Preparation of an activated adsorbent from water treatment plant sludge for phosphate removal from wastewater: optimization, characterization, isotherm, and kinetics studies

Abstract

Abstract Purifying water for diverse uses is vital, but concerns lie with the sustainability and accessibility of purification materials. As such, this study converted readily available water treatment plant sludge (WTPS) into activated adsorbent for phosphate removal in wastewater. WTPS was activated via thermal activation at 300 °C temperature and chemical activation processes of 3 M acid concentration, 4 h activation time, and 75 °C activation temperature, and then characterized using Brunauer-Emmett-Teller (BET), scanning electron microscopy (SEM), Fourier transform infrared, elemental analyzer, and differential scanning calorimetry.
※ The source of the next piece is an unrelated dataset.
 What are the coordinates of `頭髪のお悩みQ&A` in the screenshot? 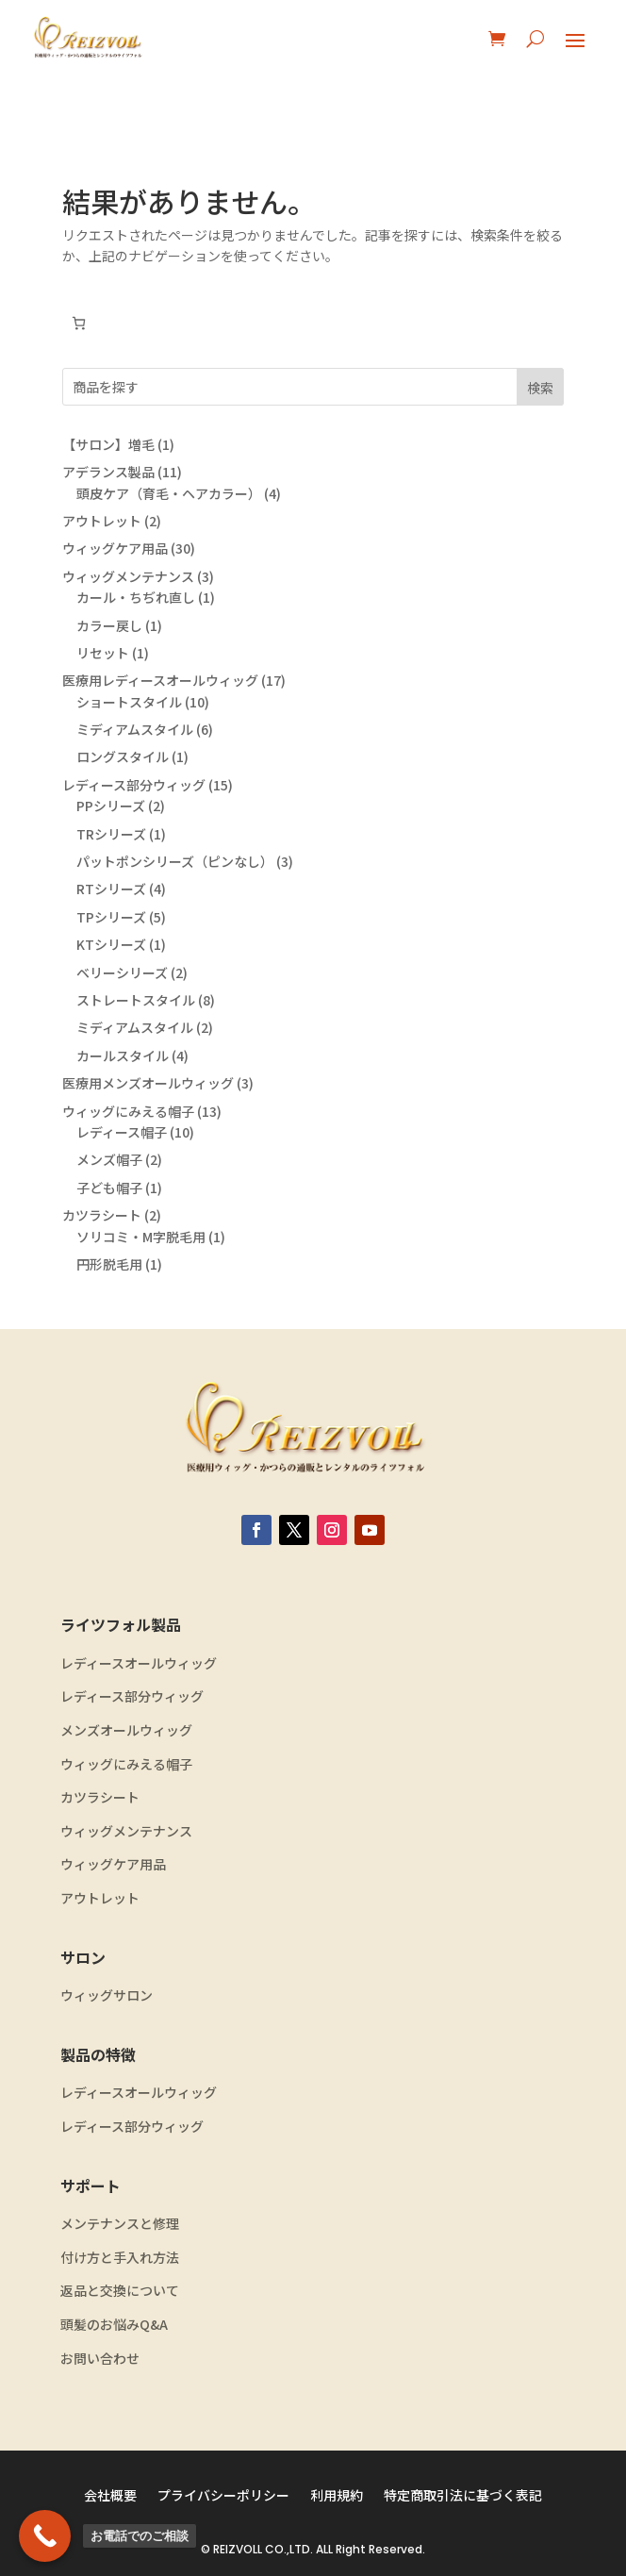 It's located at (114, 2325).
SEM and BET analyses revealed a highly porous adsorbent (279.2 m2/g) for efficient adsorption. On top of the activation process, preliminary experiments and numerical optimization using response surface methodology (RSM) were designed and conducted. Through optimizing conditions, it was found that 70 min of contact time, pH 3, 3 g/L adsorbent dose, and 30 mg/L initial phosphate concentration as optimal, yielding 83% removal efficiency. Furthermore, adsorption kinetics and isotherm models were examined and the second-order kinetics and Langmuir isotherm models indicated best fit. Notably, the activated sludge could be regenerated for three cycles before efficiency dropped below 70%. Thus, activated WTPS presents a promising, sustainable, and readily available adsorbent for phosphate removal in wastewater treatment.